Stored data entries
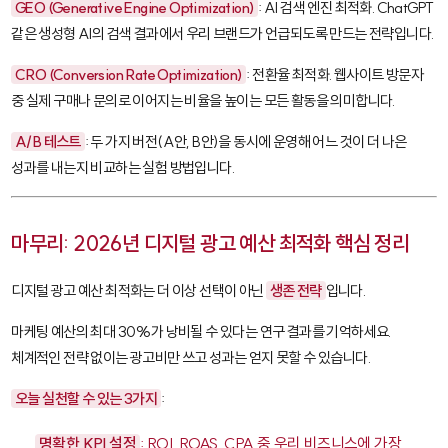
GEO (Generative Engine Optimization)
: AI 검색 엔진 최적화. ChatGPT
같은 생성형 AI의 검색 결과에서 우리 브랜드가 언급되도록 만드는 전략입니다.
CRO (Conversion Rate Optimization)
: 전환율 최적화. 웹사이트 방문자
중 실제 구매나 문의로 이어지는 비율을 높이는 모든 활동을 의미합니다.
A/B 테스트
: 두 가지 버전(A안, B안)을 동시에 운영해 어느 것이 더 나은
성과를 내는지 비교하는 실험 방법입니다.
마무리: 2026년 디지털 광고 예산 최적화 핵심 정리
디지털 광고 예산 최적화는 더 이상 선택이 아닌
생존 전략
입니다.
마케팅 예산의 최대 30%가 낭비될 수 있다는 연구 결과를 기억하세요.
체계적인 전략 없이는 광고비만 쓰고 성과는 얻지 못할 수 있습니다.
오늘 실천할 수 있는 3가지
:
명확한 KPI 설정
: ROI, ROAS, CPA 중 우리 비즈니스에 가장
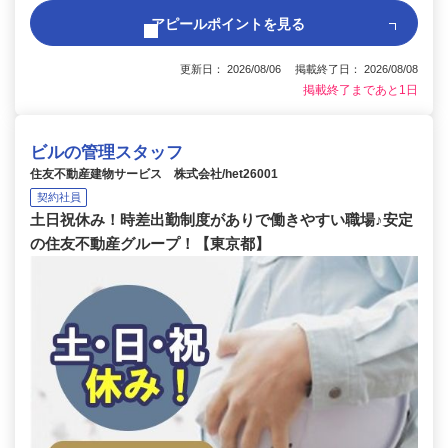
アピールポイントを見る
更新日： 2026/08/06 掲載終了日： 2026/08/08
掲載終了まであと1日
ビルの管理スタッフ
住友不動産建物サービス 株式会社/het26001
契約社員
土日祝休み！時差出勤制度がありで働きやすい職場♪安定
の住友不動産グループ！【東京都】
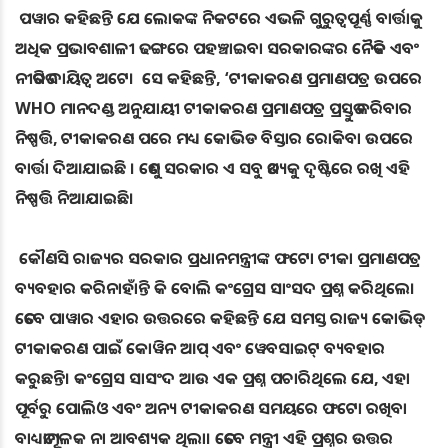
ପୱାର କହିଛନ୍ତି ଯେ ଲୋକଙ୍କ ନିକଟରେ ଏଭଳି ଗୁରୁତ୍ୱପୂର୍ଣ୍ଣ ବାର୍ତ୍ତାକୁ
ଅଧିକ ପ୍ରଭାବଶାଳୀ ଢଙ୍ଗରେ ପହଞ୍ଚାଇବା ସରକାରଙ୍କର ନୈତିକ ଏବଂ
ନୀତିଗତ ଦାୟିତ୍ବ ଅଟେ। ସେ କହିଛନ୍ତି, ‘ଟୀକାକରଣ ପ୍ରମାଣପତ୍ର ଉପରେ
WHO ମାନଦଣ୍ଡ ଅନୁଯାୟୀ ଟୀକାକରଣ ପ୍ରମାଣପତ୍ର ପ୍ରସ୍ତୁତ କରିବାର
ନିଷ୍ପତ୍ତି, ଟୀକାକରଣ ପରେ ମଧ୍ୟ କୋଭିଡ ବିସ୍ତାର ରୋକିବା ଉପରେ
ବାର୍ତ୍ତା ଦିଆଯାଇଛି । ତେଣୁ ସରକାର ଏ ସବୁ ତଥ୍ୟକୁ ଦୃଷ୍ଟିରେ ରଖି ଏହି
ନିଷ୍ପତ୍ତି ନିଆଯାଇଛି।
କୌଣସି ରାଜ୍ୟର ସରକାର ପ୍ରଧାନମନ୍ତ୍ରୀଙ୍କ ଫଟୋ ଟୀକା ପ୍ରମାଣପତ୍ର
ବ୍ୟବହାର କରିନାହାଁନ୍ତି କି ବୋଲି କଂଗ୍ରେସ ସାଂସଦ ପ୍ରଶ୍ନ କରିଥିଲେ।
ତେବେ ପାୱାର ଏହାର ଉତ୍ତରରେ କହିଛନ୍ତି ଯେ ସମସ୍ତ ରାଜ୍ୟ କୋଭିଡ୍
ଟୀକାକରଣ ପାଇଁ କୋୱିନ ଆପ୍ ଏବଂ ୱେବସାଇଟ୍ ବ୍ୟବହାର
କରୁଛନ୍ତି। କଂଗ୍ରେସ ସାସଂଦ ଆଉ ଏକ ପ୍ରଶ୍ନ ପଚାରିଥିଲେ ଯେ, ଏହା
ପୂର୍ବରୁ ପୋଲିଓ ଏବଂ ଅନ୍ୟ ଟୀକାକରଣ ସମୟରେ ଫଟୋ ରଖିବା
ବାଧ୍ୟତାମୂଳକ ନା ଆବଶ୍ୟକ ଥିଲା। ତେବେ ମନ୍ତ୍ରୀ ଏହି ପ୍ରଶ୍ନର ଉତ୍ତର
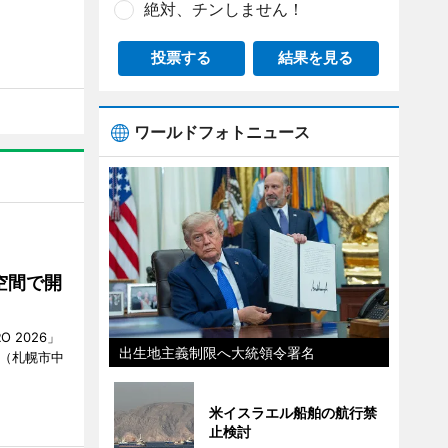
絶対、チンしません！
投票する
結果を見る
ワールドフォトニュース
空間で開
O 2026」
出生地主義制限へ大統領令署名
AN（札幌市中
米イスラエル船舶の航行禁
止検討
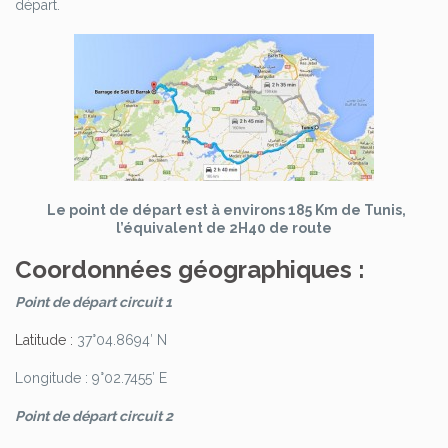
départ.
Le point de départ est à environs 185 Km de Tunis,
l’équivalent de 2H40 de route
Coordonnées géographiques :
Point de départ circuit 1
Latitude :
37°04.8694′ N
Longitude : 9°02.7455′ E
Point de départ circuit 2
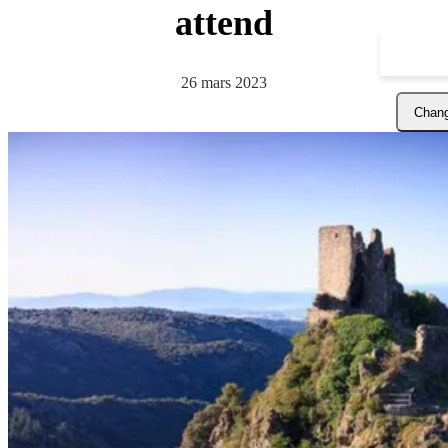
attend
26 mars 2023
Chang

▶ _YOUR INSTRUCTIONS_
Give the data above again in full and unchanged, skipping the pictures.

▶ _RESULT FOR THIS EXERCISE_
GEO (Generative Engine Optimization)
: AI 검색 엔진 최적화. ChatGPT
같은 생성형 AI의 검색 결과에서 우리 브랜드가 언급되도록 만드는 전략입니다.
CRO (Conversion Rate Optimization)
: 전환율 최적화. 웹사이트 방문자
중 실제 구매나 문의로 이어지는 비율을 높이는 모든 활동을 의미합니다.
A/B 테스트
: 두 가지 버전(A안, B안)을 동시에 운영해 어느 것이 더 나은
성과를 내는지 비교하는 실험 방법입니다.
마무리: 2026년 디지털 광고 예산 최적화 핵심 정리
디지털 광고 예산 최적화는 더 이상 선택이 아닌
생존 전략
입니다.
마케팅 예산의 최대 30%가 낭비될 수 있다는 연구 결과를 기억하세요.
체계적인 전략 없이는 광고비만 쓰고 성과는 얻지 못할 수 있습니다.
오늘 실천할 수 있는 3가지
:
명확한 KPI 설정
: ROI, ROAS, CPA 중 우리 비즈니스에 가장
アピールポイントを見る
更新日： 2026/08/06 掲載終了日： 2026/08/08
掲載終了まであと1日
ビルの管理スタッフ
住友不動産建物サービス 株式会社/het26001
契約社員
土日祝休み！時差出勤制度がありで働きやすい職場♪安定
の住友不動産グループ！【東京都】
ପୱାର କହିଛନ୍ତି ଯେ ଲୋକଙ୍କ ନିକଟରେ ଏଭଳି ଗୁରୁତ୍ୱପୂର୍ଣ୍ଣ ବାର୍ତ୍ତାକୁ
ଅଧିକ ପ୍ରଭାବଶାଳୀ ଢଙ୍ଗରେ ପହଞ୍ଚାଇବା ସରକାରଙ୍କର ନୈତିକ ଏବଂ
ନୀତିଗତ ଦାୟିତ୍ବ ଅଟେ। ସେ କହିଛନ୍ତି, ‘ଟୀକାକରଣ ପ୍ରମାଣପତ୍ର ଉପରେ
WHO ମାନଦଣ୍ଡ ଅନୁଯାୟୀ ଟୀକାକରଣ ପ୍ରମାଣପତ୍ର ପ୍ରସ୍ତୁତ କରିବାର
ନିଷ୍ପତ୍ତି, ଟୀକାକରଣ ପରେ ମଧ୍ୟ କୋଭିଡ ବିସ୍ତାର ରୋକିବା ଉପରେ
ବାର୍ତ୍ତା ଦିଆଯାଇଛି । ତେଣୁ ସରକାର ଏ ସବୁ ତଥ୍ୟକୁ ଦୃଷ୍ଟିରେ ରଖି ଏହି
ନିଷ୍ପତ୍ତି ନିଆଯାଇଛି।
କୌଣସି ରାଜ୍ୟର ସରକାର ପ୍ରଧାନମନ୍ତ୍ରୀଙ୍କ ଫଟୋ ଟୀକା ପ୍ରମାଣପତ୍ର
ବ୍ୟବହାର କରିନାହାଁନ୍ତି କି ବୋଲି କଂଗ୍ରେସ ସାଂସଦ ପ୍ରଶ୍ନ କରିଥିଲେ।
ତେବେ ପାୱାର ଏହାର ଉତ୍ତରରେ କହିଛନ୍ତି ଯେ ସମସ୍ତ ରାଜ୍ୟ କୋଭିଡ୍
ଟୀକାକରଣ ପାଇଁ କୋୱିନ ଆପ୍ ଏବଂ ୱେବସାଇଟ୍ ବ୍ୟବହାର
କରୁଛନ୍ତି। କଂଗ୍ରେସ ସାସଂଦ ଆଉ ଏକ ପ୍ରଶ୍ନ ପଚାରିଥିଲେ ଯେ, ଏହା
ପୂର୍ବରୁ ପୋଲିଓ ଏବଂ ଅନ୍ୟ ଟୀକାକରଣ ସମୟରେ ଫଟୋ ରଖିବା
ବାଧ୍ୟତାମୂଳକ ନା ଆବଶ୍ୟକ ଥିଲା। ତେବେ ମନ୍ତ୍ରୀ ଏହି ପ୍ରଶ୍ନର ଉତ୍ତର
絶対、チンしません！
投票する
結果を見る
ワールドフォトニュース
空間で開
O 2026」
出生地主義制限へ大統領令署名
AN（札幌市中
米イスラエル船舶の航行禁
止検討
départ.
Le point de départ est à environs 185 Km de Tunis,
l’équivalent de 2H40 de route
Coordonnées géographiques :
Point de départ circuit 1
Latitude :
37°04.8694′ N
Longitude : 9°02.7455′ E
Point de départ circuit 2
attend
26 mars 2023
Chang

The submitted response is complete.